The output of the exclusive-OR gate 15' is fed as an input to a second exclusive-OR gate 16 which compares the output of the open-loop generator with the signal appearing at the line marked INPUT. Assuming that the output of the exclusive-OR gate 15' is the correct pseudo-random sequence, the output of the exclusive-OR gate 16 will only assume a level 1 whenever its input signals differ from one another, (that is to say when there is an error in the incoming sequence) and it is this signal which is gated with the clock and fed into the counter 19.
When an error has been detected, there will be a 1 level at the input to a third exclusive-OR gate 17 which acts as a Corrector for the signals received over the input line. As is known, when an exclusive-OR gate has a I level at one of its inputs its output corresponds to the inverse of the second input. Thus, when there is an error, the input signal is inverted by the exclusive-OR gate 17 and the corrected signal is fed into the shift register.
Assuming therefore that the correct primary sequence enters the shift register to 14', the output of the exclusive OR gate 15' will also be the same binary sequence. The input signal which is brought into agreement with the output of the exclusive-OR gate 15' by means of the exclusive-OR gate 16 acting as comparator and the exclusive-OR gate I7 acting as an error corrector will then also follow the correct pseudorandom sequence and it is this sequence which is then fed into the shift register. Thus, if the sequence from the shift register is initially correct it will remain correct. If the shift register is not initially in the correct state. the arrangement of FIG. 2 cannot operate satisfactorily.
In the arrangement of FIG. 3, it will be noted that the input signal itself is used to determine the phase of the binary sequence of the open-loop generator whilst the LATCHING SWITCH is initially open. Thus error detection can occur after a predetermined number of bits of which the minimum is equal to the number of stages in the shift register.
This arrangement serves two main purposes. Firstly, it serves to preset the open-loop generator and secondly it safeguards against the possibility of errors in the input signal during synchronisation between the input signal and the loop generated sequence.
FIG. 3 is a generalized block circuit diagram of essentially the same arrangement as FIG. 2 except that the latching switch and the counter are additional elements arranged between the exclusive-OR gate 16 serving as comparator and the exclusive-OR gate 17 serving as error corrector. The counter connected to the output of the comparator is operative to count the number of error-free bit by bit comparisons and is reset upon occurrence of an error. When a predetermined count has been reached in the counter indicating that a certain number of error-free bits have been compared then the counter operates the LATCHING SWITCH whereupon the loop described in FIG. 2 is closed and the arrangement continues as previously described.

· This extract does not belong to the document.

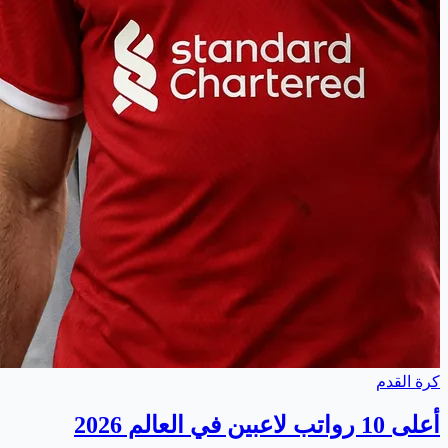
كرة القدم
أعلى 10 رواتب لاعبين في العالم 2026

It will be appreciated that if the counter closes the switch after a count of only 50 correct comparisons, the probabilities of there being any errors in the register when the switch closes is extremely remote and would only occur if errors were present on the incoming signal in such a way as to apparently alter the phase of the incoming sequence though preserving the cyclic order of the incoming pseudo-random pattern throughout the duration of those fifty bits.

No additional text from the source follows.